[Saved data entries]
--------------------------------

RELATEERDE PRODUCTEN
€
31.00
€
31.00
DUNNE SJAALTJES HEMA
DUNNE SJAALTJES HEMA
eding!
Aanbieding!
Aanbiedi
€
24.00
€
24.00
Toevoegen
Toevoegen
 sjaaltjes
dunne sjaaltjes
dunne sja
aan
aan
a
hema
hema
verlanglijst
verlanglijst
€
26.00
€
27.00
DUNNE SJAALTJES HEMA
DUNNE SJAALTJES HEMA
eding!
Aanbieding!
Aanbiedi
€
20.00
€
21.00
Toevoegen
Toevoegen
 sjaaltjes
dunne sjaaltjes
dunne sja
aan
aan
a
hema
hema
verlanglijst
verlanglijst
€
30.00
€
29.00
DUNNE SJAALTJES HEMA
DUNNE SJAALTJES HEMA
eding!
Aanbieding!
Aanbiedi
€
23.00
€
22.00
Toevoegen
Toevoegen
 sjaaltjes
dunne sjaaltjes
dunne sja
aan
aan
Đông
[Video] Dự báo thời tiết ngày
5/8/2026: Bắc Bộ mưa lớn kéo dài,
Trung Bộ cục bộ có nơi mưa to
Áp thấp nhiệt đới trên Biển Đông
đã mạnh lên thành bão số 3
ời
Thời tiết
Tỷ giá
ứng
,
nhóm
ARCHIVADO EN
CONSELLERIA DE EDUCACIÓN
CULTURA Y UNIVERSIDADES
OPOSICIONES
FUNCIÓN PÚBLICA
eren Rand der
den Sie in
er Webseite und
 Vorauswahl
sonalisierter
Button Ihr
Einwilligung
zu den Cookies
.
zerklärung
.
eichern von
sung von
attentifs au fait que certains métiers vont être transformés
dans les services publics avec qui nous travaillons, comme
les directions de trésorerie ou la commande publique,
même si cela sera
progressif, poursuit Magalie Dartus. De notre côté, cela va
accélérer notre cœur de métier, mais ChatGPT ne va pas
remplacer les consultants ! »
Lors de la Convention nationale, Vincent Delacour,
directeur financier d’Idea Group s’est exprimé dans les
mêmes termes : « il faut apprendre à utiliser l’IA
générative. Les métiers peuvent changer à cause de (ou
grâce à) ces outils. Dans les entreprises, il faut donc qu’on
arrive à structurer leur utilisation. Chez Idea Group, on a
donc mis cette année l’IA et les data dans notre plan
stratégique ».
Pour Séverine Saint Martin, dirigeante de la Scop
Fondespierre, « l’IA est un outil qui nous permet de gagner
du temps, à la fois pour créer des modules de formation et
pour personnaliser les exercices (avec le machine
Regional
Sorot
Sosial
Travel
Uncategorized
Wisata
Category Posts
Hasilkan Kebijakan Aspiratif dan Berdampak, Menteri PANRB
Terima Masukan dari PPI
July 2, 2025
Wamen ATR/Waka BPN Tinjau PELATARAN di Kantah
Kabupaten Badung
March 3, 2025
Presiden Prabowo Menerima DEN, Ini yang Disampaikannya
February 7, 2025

--------------------------------

* **About this exercise**: Your answer should be every line above that contains the word "tiết".

* **Task response**:
[Video] Dự báo thời tiết ngày
Thời tiết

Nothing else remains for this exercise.